Poland is pressing for a bigger role in NATO’s nuclear posture, with former President Andrzej Duda publicly calling for U.S. nuclear weapons to be stationed on Polish soil. He argues that NATO’s eastern flank infrastructure should shift eastward, and that it would be “safer if those weapons were already here.”
Prime Minister Donald Tusk has echoed those concerns, saying Poland should explore “opportunities related to nuclear weapons” in light of changing geopolitical dynamics
While some analysts see this as a strategic gambit to extract stronger security commitments from Washington, rather than a genuine bid to host warheads, the proposal has gained traction in Warsaw.
But the idea faces serious hurdles — both logistical and legal — and has drawn cool responses from U.S. officials.
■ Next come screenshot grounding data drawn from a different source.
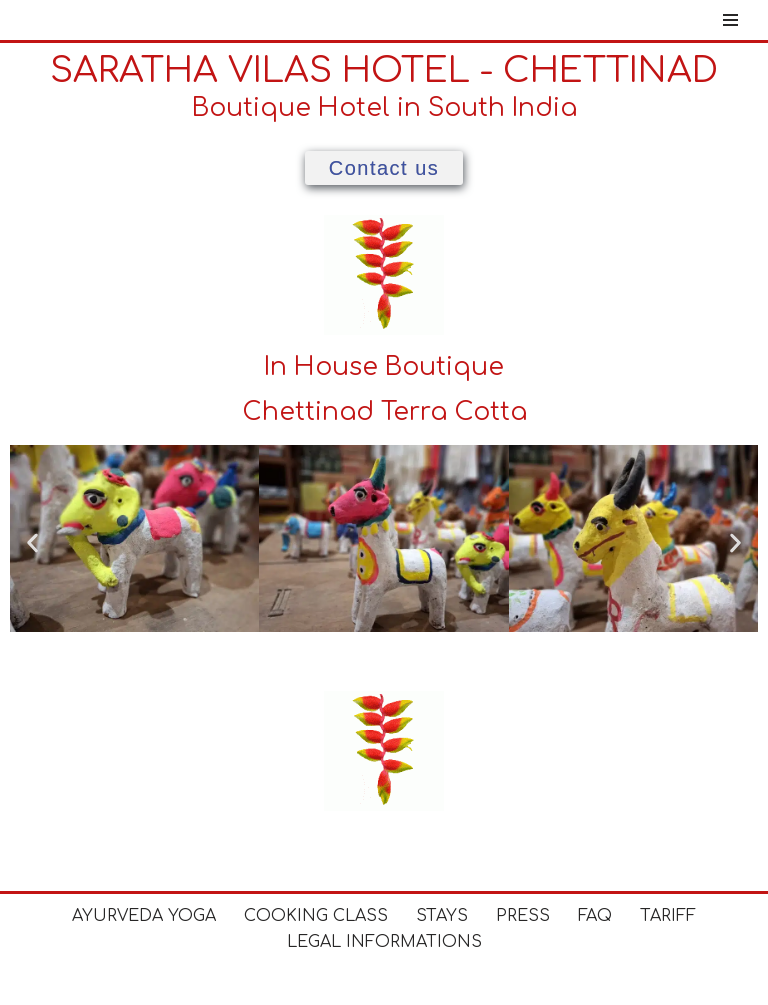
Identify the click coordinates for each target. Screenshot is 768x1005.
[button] (32, 542)
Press (523, 916)
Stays (442, 916)
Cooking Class (316, 916)
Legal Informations (384, 942)
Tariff (668, 916)
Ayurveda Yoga (144, 916)
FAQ (595, 916)
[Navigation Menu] (730, 20)
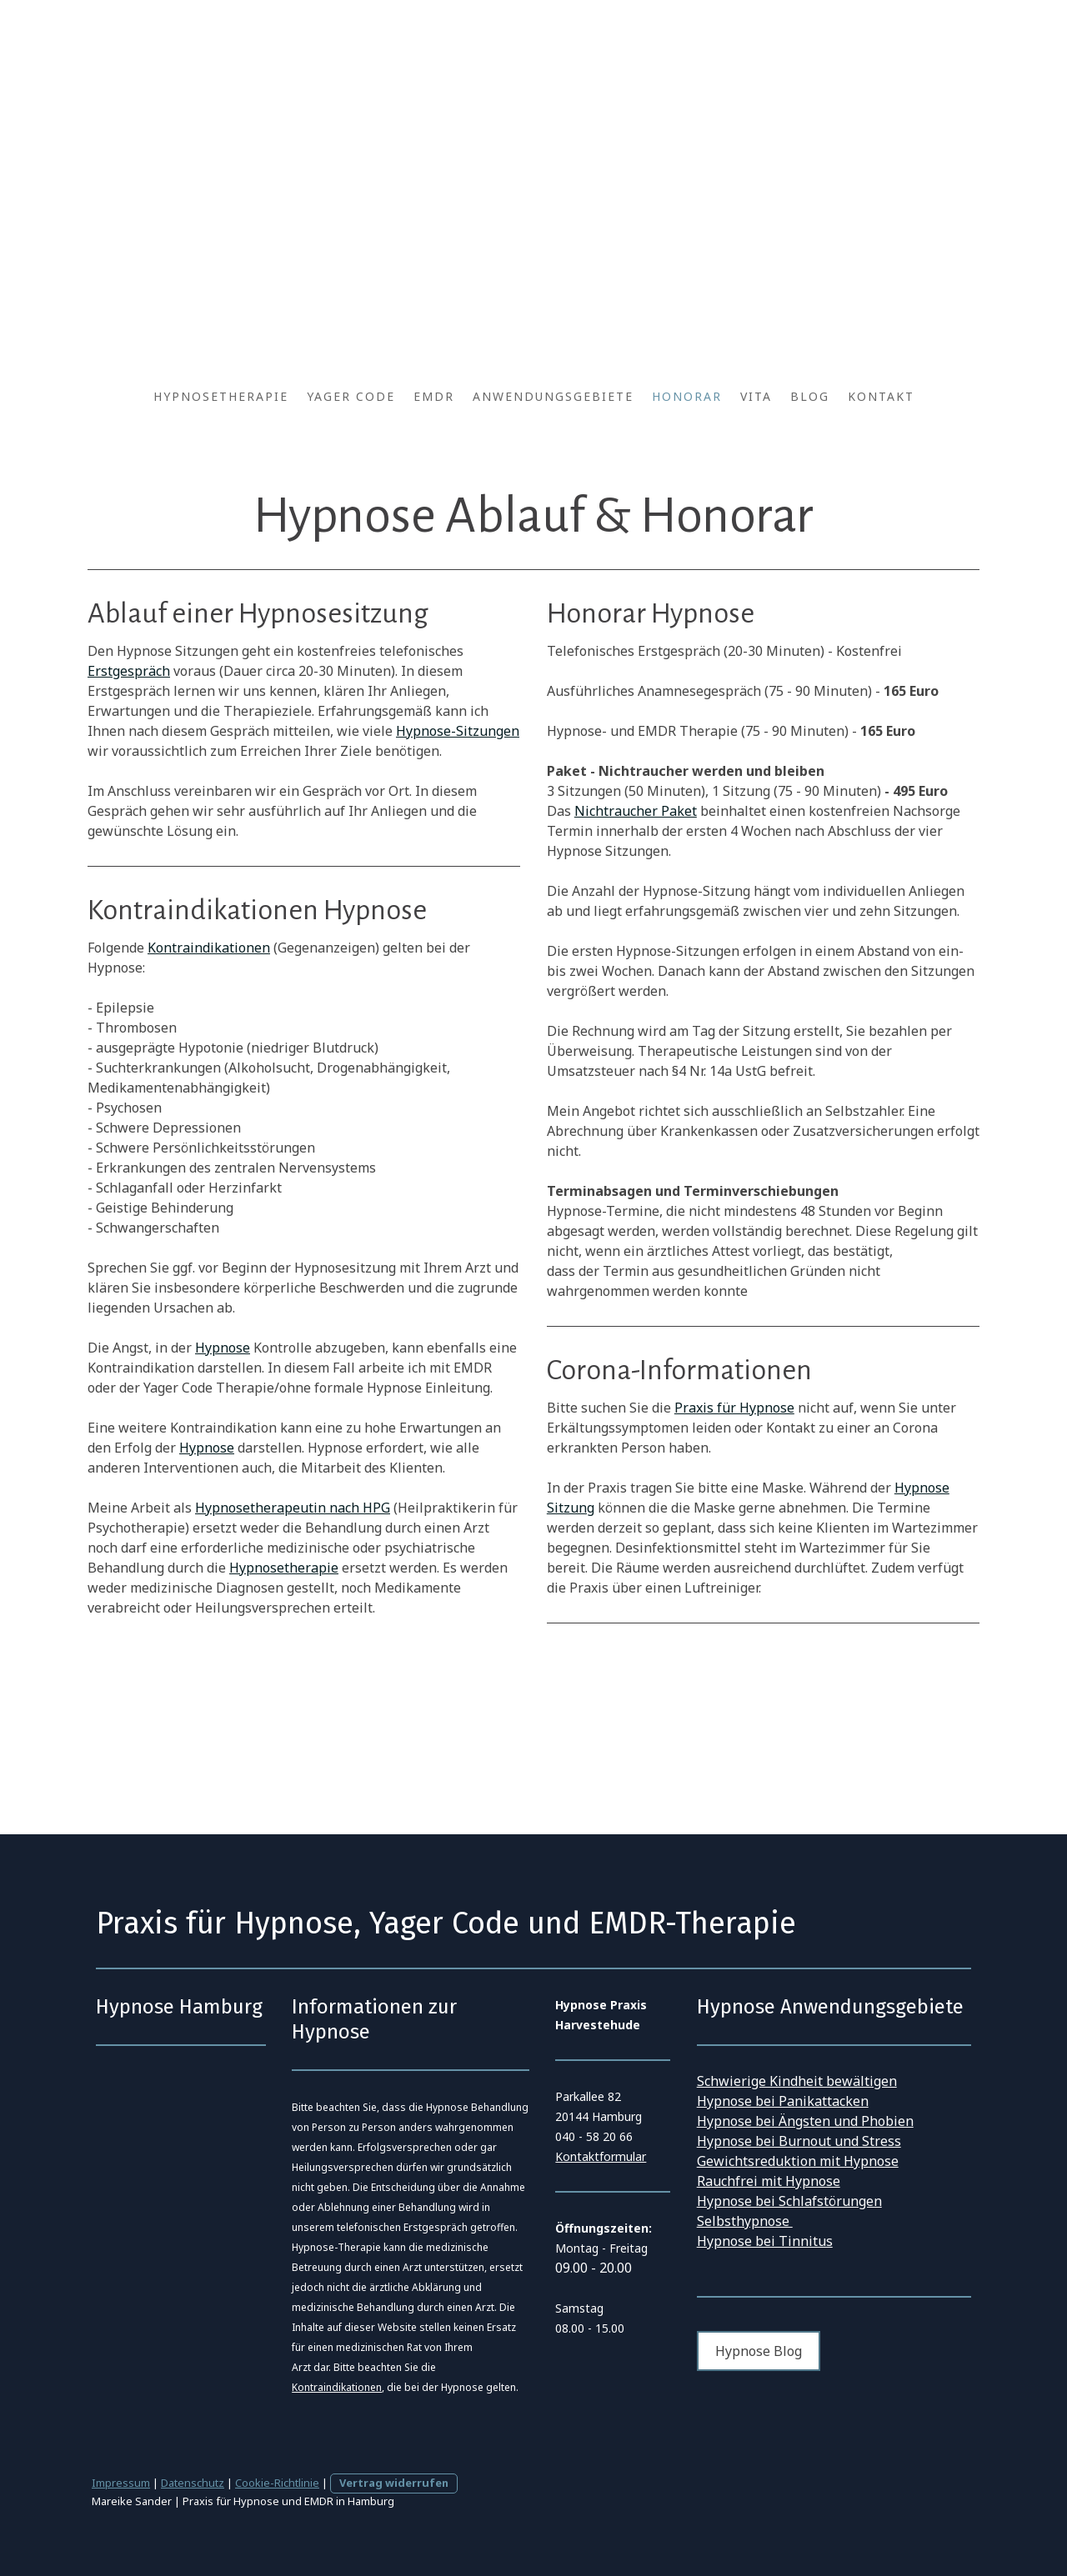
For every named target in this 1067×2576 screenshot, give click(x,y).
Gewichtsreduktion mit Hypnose (798, 2161)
Vice President JD Vance recently said he would be “shocked” if President Trump agreed to moving nuclear weapons further east.
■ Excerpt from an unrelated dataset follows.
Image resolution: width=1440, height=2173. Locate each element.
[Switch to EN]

Breaking Defense has more on the long-standing historical realities weighing on Warsaw:
“Poland’s history makes it very clear why they are concerned that the people they align with, and the people they rely on for protection from Russia, will abandon them,” Jon Wolfsthal, a former US government official now with the Federation of American Scientists, told Breaking Defense. Tusk’s comments are likely “a signal of concern — maybe to motivate the United States, but clearly designed to play on the French and perhaps the British. But I think it’s also an open, transparent signal for concern in trying to figure out how they protect themselves.”
Added Marek Świerczyński, head of the security and international affairs desk at the Polityka Insight center for policy analysis based in Warsaw, “Tusk’s declaration that ‘Poland must reach for the most modern possibilities also related to nuclear weapons and modern unconventional weapons’ … must be recognized that it is the most far-reaching [nuclear statement] because it comes from the prime minister, in parliament and at a time of rebuilding the European security order.”
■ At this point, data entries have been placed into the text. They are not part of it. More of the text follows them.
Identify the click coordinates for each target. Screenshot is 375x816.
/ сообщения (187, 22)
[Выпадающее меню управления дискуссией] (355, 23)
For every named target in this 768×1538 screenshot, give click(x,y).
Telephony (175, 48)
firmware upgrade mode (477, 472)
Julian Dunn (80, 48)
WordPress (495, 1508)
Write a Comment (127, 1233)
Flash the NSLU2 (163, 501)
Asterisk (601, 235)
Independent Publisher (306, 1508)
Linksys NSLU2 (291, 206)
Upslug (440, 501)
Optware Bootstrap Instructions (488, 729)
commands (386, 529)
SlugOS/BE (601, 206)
It doesn’t appear the issue is going away anytime soon. On Thursday, Polish President Andrzej Duda, a political opponent of Tusk, called for the US to base nuclear weapons on Polish soil. But analysts tell Breaking Defense that the issue comes with major logistical, and geopolitical, hurdles.
Still, if Poland’s push continues, it could mark a major shift in NATO’s nuclear footprint on Russia’s doorstep, as Moscow’s aerial incursions persist along the alliance’s eastern flank.